The expected output is an exact copy of the lines from the one containing "Ausbildung (1164, 177)" through the final line of the entries below, with no images.

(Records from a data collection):
◇ ◇ ◇ ◇
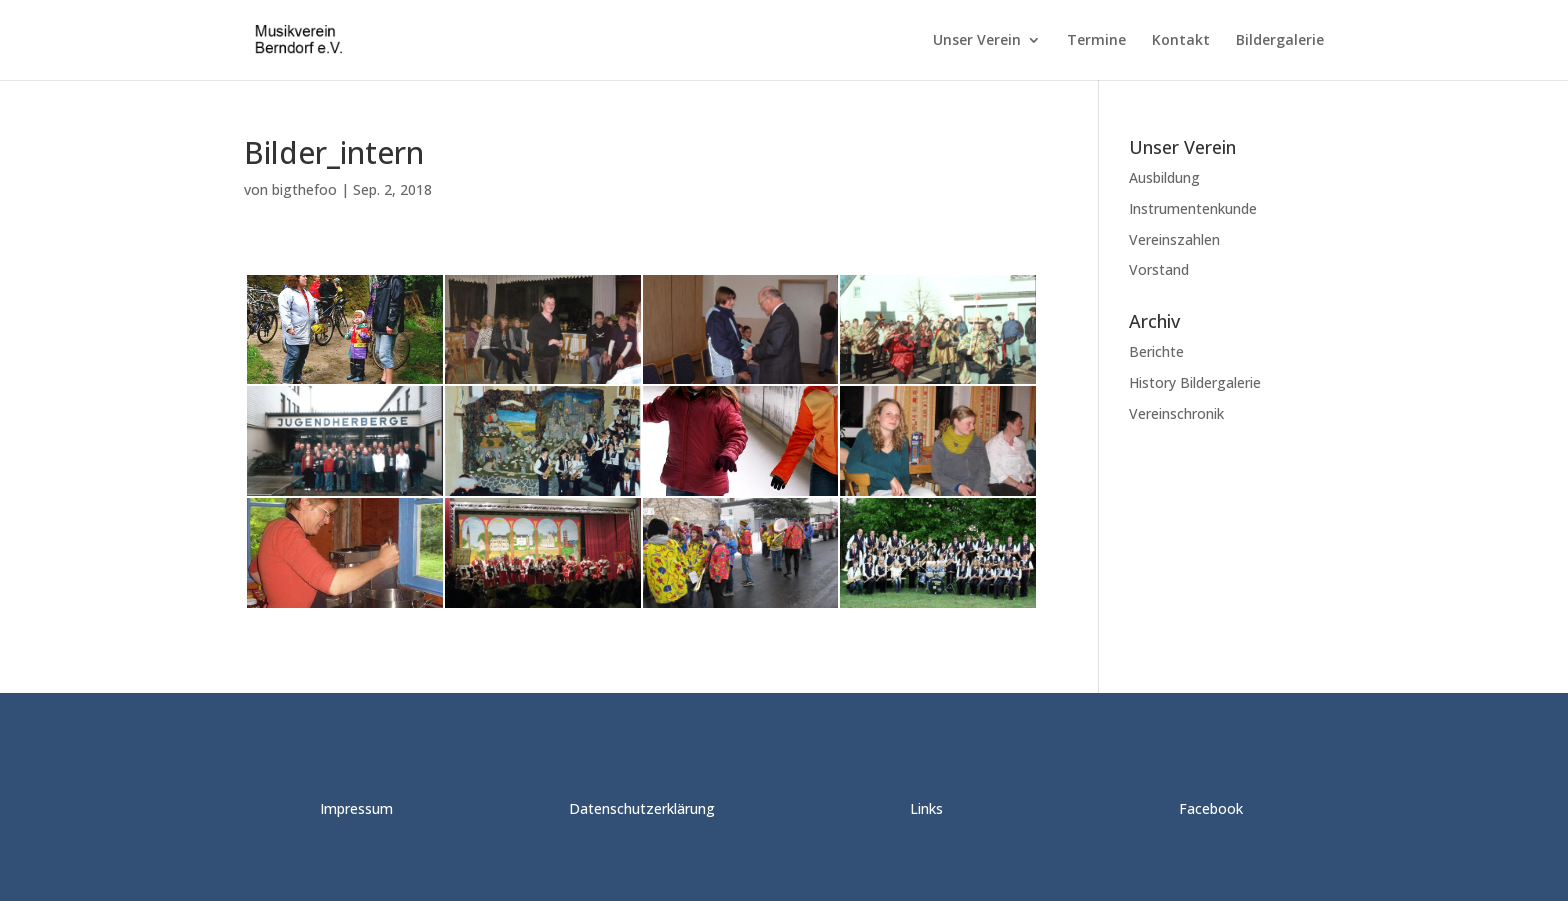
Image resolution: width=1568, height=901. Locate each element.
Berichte (1156, 351)
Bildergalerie (1280, 41)
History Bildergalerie (1195, 382)
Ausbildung (1164, 177)
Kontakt (1181, 41)
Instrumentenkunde (1193, 208)
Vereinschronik (1176, 413)
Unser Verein (977, 41)
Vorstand (1159, 269)
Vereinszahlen (1174, 239)
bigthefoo (304, 189)
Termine (1096, 41)
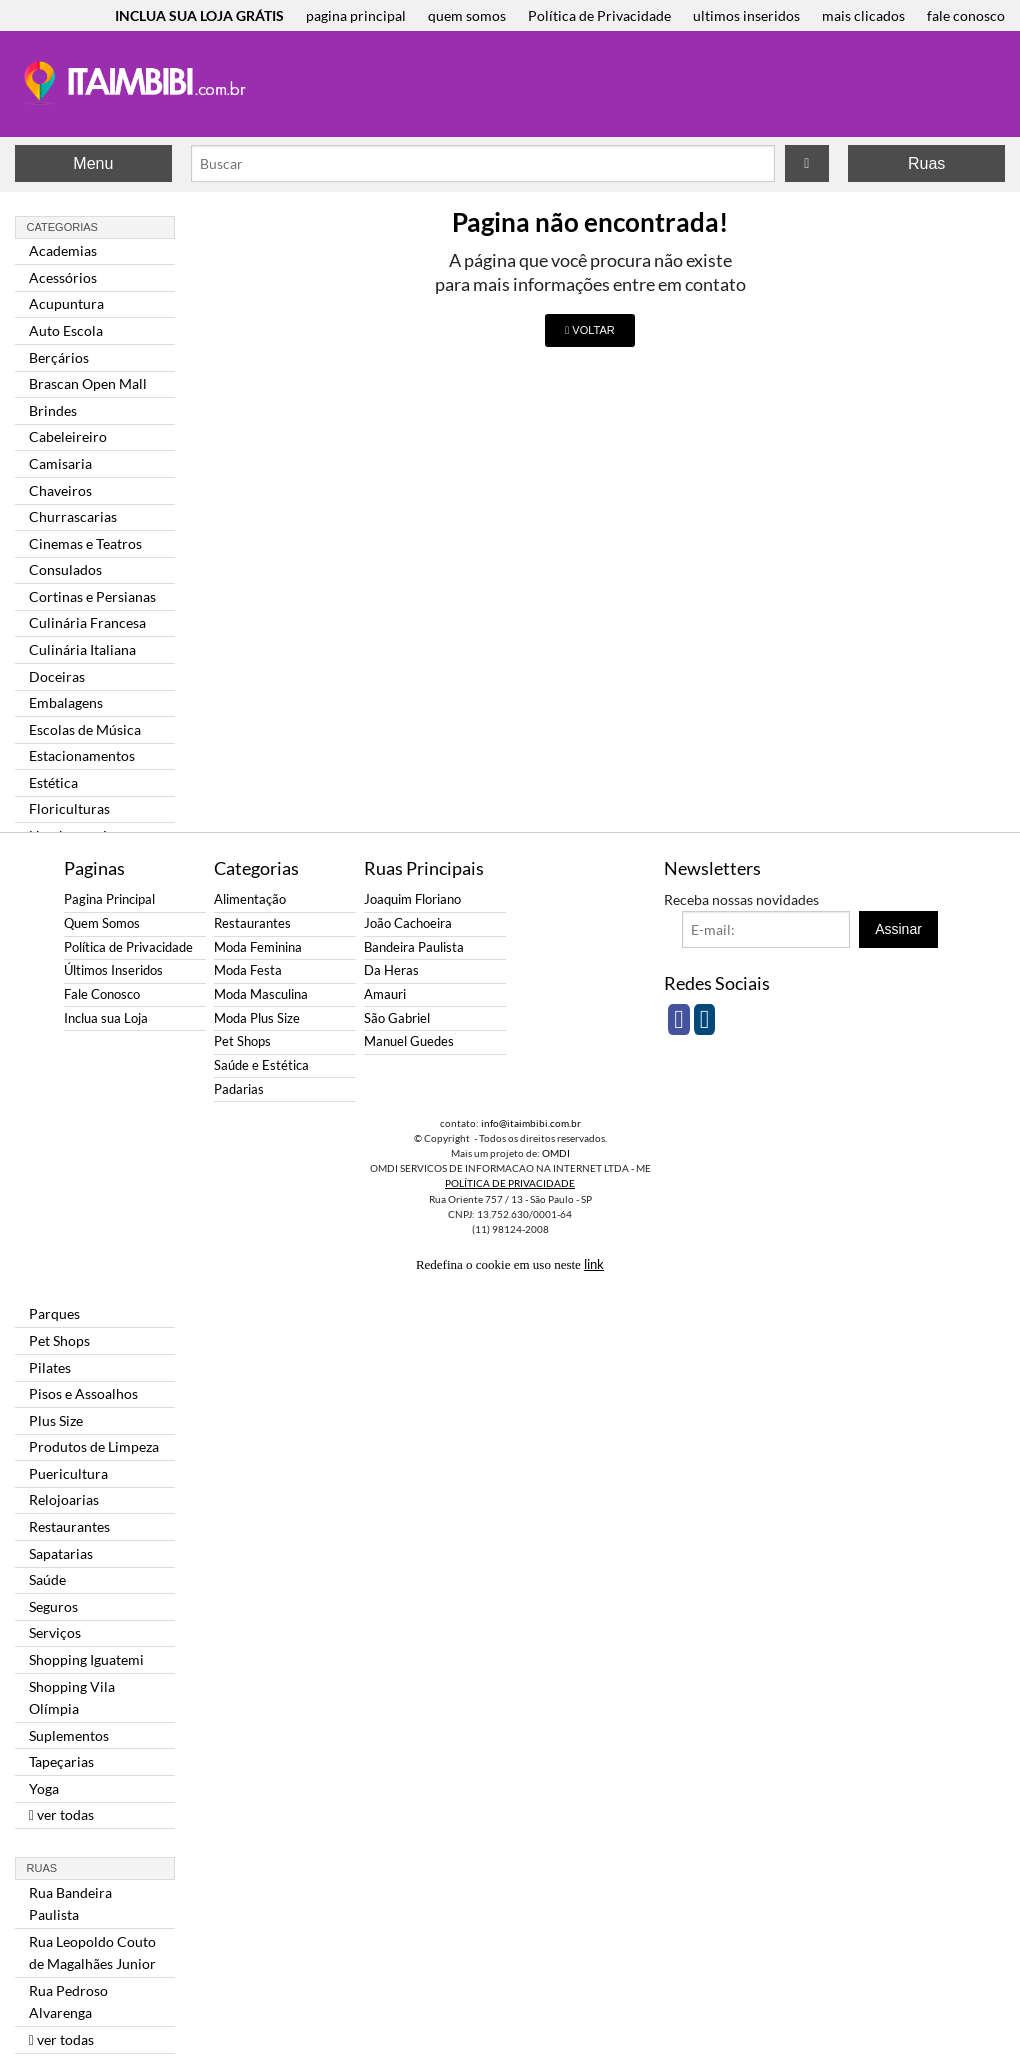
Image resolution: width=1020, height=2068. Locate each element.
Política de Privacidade (599, 15)
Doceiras (57, 676)
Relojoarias (64, 1499)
◇ ◇ ◇ ◇
(Result of the exercise):
Ausbildung (1164, 177)
Kontakt (1181, 41)
Instrumentenkunde (1193, 208)
Vereinschronik (1176, 413)
Unser Verein (977, 41)
Vorstand (1159, 269)
Vereinszahlen (1174, 239)
bigthefoo (304, 189)
Termine (1096, 41)
Image resolution: width=1020, height=2068. Locate each element.
Política de Privacidade (599, 15)
Doceiras (57, 676)
Relojoarias (64, 1499)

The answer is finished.